PH: Nei primi anni 80, ho sentito che lo spazio in cui viviamo è definito da comparti collegati da percorsi predeterminati. Continuo a credere che questo è lo spazio dominante nella nostra società. Nel 1990, ho cominciato a lavorare con diagrammi di flusso presi dalla psicologia e informatica libri di testo, che ha definito spazio assolutamente allo stesso modo genere. La mia conclusione è stata la seguente: questo spazio è stato prima codificato dallo strutturalismo dei primi anni del XX secolo. Si tratta di un modo di collegare e organizzare le cose: prima categorizzazione e quindi la creazione di connessioni tra di loro.
Sempre nella stessa intervista:
Per concludere, vorrei anche sottolineare che lo spazio che mi interessa è lo spazio umano, lo spazio che gli esseri umani si costruiscono. Lo spazio che spesso pone un limite alla nostra comprensione, visto che, riprendendo anche ciò che ho appreso da Focault, non sempre capiamo ciò che facciamo come esseri umani.
La sensazione d’arte che riguarda le sue “celle”: la “solitudine connessa” di Peter Halley
Cos’è la solitudine connessa? È forse quella che spesso intravediamo quando gli adolescenti faticano a relazionarsi tra loro, quando si intimoriscono per un contatto, eppure hanno 200 canali social aperti e duemila amici su Facebook.
Le celle rappresentano per me i nostri nuclei personali, le nostre essenze connesse con gli altri. E dive bene Peter Halley: un tempo erano predefiniti dalla televisione, dalla radio, dai mass media 1.0, ovvero senza possibilità di replica.

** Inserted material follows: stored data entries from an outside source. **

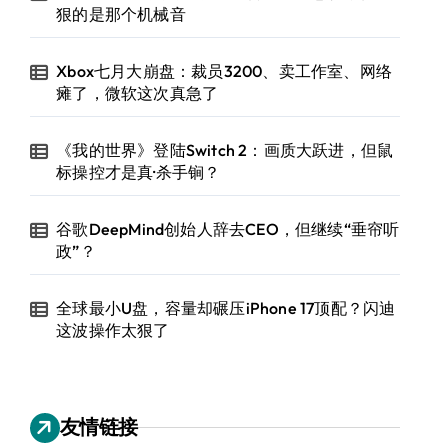
狠的是那个机械音
Xbox七月大崩盘：裁员3200、卖工作室、网络
瘫了，微软这次真急了
《我的世界》登陆Switch 2：画质大跃进，但鼠
标操控才是真·杀手锏？
谷歌DeepMind创始人辞去CEO，但继续“垂帘听
政”？
全球最小U盘，容量却碾压iPhone 17顶配？闪迪
这波操作太狠了
友情链接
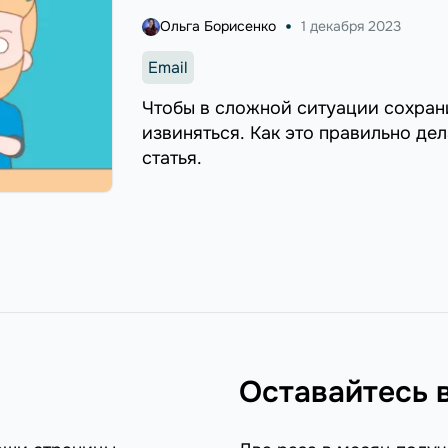
Ольга Борисенко
1 декабря 2023
Email
Чтобы в сложной ситуации сохрани
извиняться. Как это правильно дел
статья.
Оставайтесь 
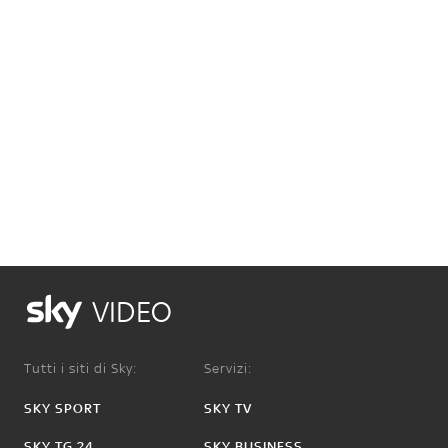
VIDEO
Tutti i siti di Sky:
Servizi:
SKY SPORT
SKY TV
SKY TG 24
SKY BUSINESS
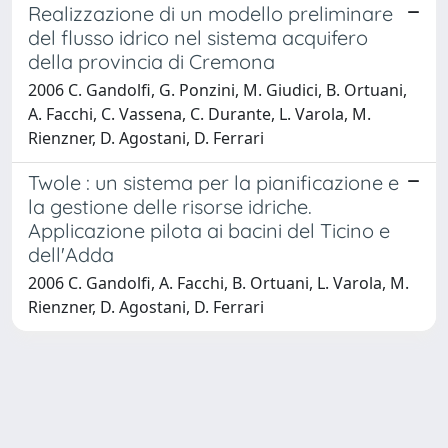
Realizzazione di un modello preliminare
del flusso idrico nel sistema acquifero
della provincia di Cremona
2006 C. Gandolfi, G. Ponzini, M. Giudici, B. Ortuani,
A. Facchi, C. Vassena, C. Durante, L. Varola, M.
Rienzner, D. Agostani, D. Ferrari
Twole : un sistema per la pianificazione e
la gestione delle risorse idriche.
Applicazione pilota ai bacini del Ticino e
dell'Adda
2006 C. Gandolfi, A. Facchi, B. Ortuani, L. Varola, M.
Rienzner, D. Agostani, D. Ferrari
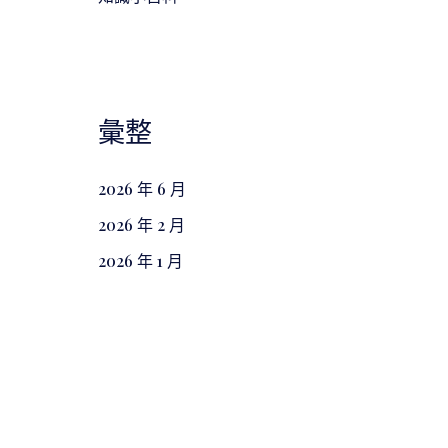
彙整
2026 年 6 月
2026 年 2 月
2026 年 1 月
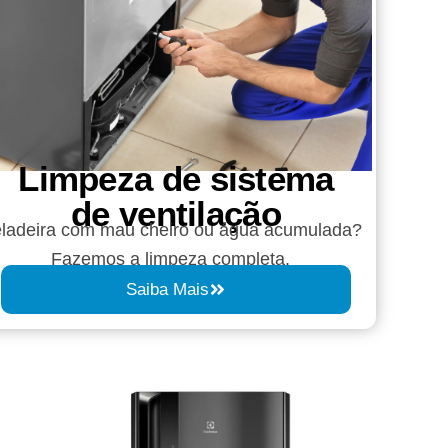
Limpeza de sistema
de ventilação
ladeira com mau cheiro ou água acumulada?
Fazemos a limpeza completa.
Saiba Mais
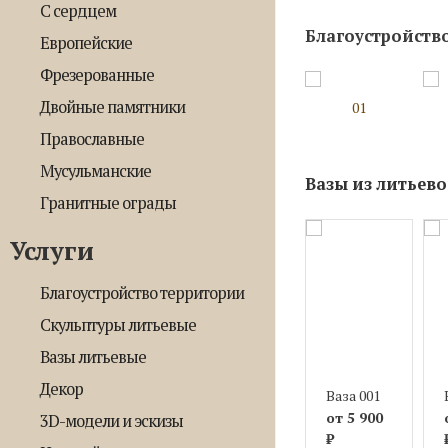
С сердцем
Благоустройств
Европейские
Фрезерованные
Двойные памятники
01
Православные
Мусульманские
Вазы из литьев
Гранитные ограды
Услуги
Благоустройство территории
Скульптуры литьевые
Вазы литьевые
Декор
Ваза 001
от 5 900
3D-модели и эскизы
₽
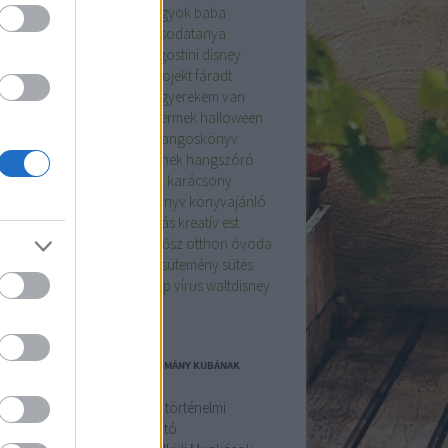
ent
anya
anyaság
anya vagyok
baba
egség
család
csodatanya
csodatanya
goskönyv
DeAgositini
deagostini
disney
ney hangoskönyv
diy
diy projekt
fáradt
lem
festés
gyerek
gyerekek
gyerekem van
ekkel a világ
gyerekkor
gyermek
halloween
loween tök
hangoskönyv
hangoskönyv
nló
hangoskönyv gyerekeknek
hangszóró
vét
húsvéti nyúl
interjú
játék
karácsony
ácsonyi időszak
kimerült
könyv
könyvajánló
yvek
kreativitás
kreatívkodás
kreatív est
ulás
olvas
olvasás
olvasok
ősz
otthon
óvoda
ichologia
pszichológia
süt
sütemény
sütés
szponzorált tartalom
ünnep
vírus
waltdisney
ogajánló
EL NYOLC TONNA GYÓGYSZERADOMÁNY KUBÁNAK
ZÍLIÁBÓL
ubai és brazil népek közötti történelmi
lidaritás újabb kézzelfogható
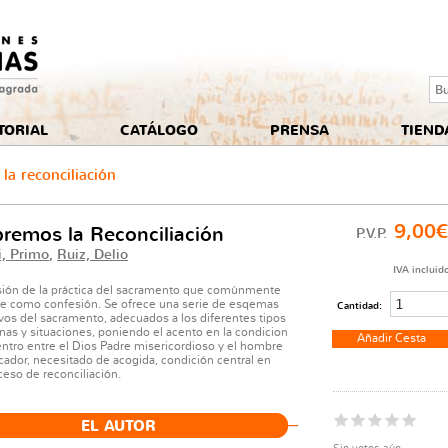
Se
TORIAL
CATÁLOGO
PRENSA
TIEND
la reconciliación
9,00
remos la Reconciliación
P.V.P.
i, Primo
,
Ruiz, Delio
IVA incluid
sión de la práctica del sacramento que comúnmente
e como confesión. Se ofrece una serie de esqemas
Cantidad:
ivos del sacramento, adecuados a los diferentes tipos
nas y situaciones, poniendo el acento en la condicion
ntro entre el Dios Padre misericordioso y el hombre
cador, necesitado de acogida, condición central en
ceso de reconciliación.
EL AUTOR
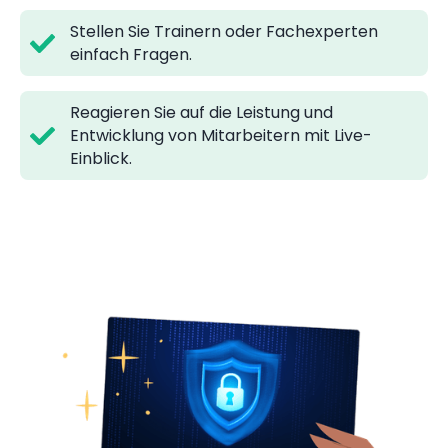
Stellen Sie Trainern oder Fachexperten
einfach Fragen.
Reagieren Sie auf die Leistung und
Entwicklung von Mitarbeitern mit Live-
Einblick.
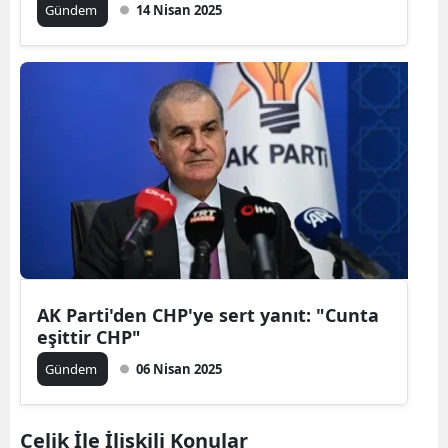
Gündem
14 Nisan 2025
AK Parti'den CHP'ye sert yanıt: "Cunta
eşittir CHP"
Gündem
06 Nisan 2025
Çelik İle İlişkili Konular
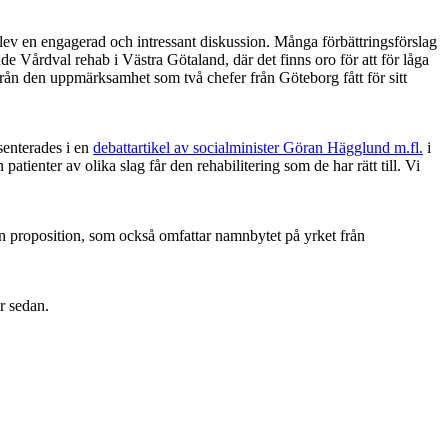
blev en engagerad och intressant diskussion. Många förbättringsförslag
e Vårdval rehab i Västra Götaland, där det finns oro för att för låga
ifrån den uppmärksamhet som två chefer från Göteborg fått för sitt
senterades i en
debattartikel av socialminister Göran Hägglund m.fl.
i
ienter av olika slag får den rehabilitering som de har rätt till. Vi
 den proposition, som också omfattar namnbytet på yrket från
ar sedan.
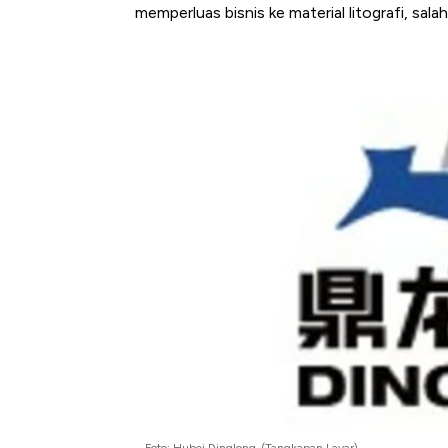
memperluas bisnis ke material litografi, salah
Foto: Hubei Dinglong. (Tangkapan Layar)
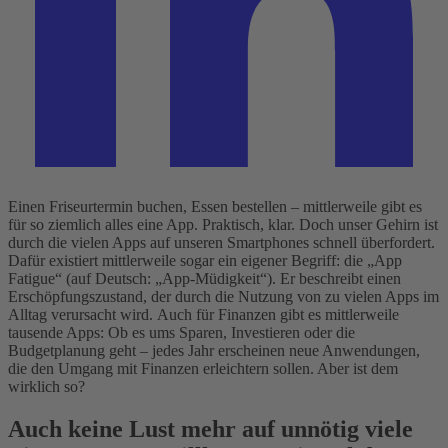
Einen Friseurtermin buchen, Essen bestellen – mittlerweile gibt es
für so ziemlich alles eine App. Praktisch, klar. Doch unser Gehirn ist
durch die vielen Apps auf unseren Smartphones schnell überfordert.
Dafür existiert mittlerweile sogar ein eigener Begriff: die „App
Fatigue“ (auf Deutsch: „App-Müdigkeit“). Er beschreibt einen
Erschöpfungszustand, der durch die Nutzung von zu vielen Apps im
Alltag verursacht wird.
Auch für Finanzen gibt es mittlerweile
tausende Apps: Ob es ums Sparen, Investieren oder die
Budgetplanung geht – jedes Jahr erscheinen neue Anwendungen,
die den Umgang mit Finanzen erleichtern sollen. Aber ist dem
wirklich so?
Auch keine Lust mehr auf unnötig viele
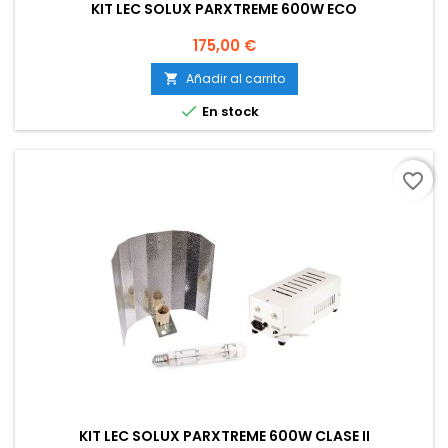
KIT LEC SOLUX PARXTREME 600W ECO
Precio
175,00 €
Añadir al carrito


En stock
favorite_border
KIT LEC SOLUX PARXTREME 600W CLASE II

Ora vedrei diversamente le celle e i loro collegamenti con l’esterno. Vedrei una Matrix che lascia spazio alla capacità di pensiero, all’accesso alle informazioni, alla consapevolezza di guardare dietro alle apparenze.
È una cosa che voglio approfondire: studiare e vedere la produzione odierna di Halley, e capire se e cosa è cambiato nelle sue opere così didascaliche e comprensibili, e allo stesso tempo così ermetiche.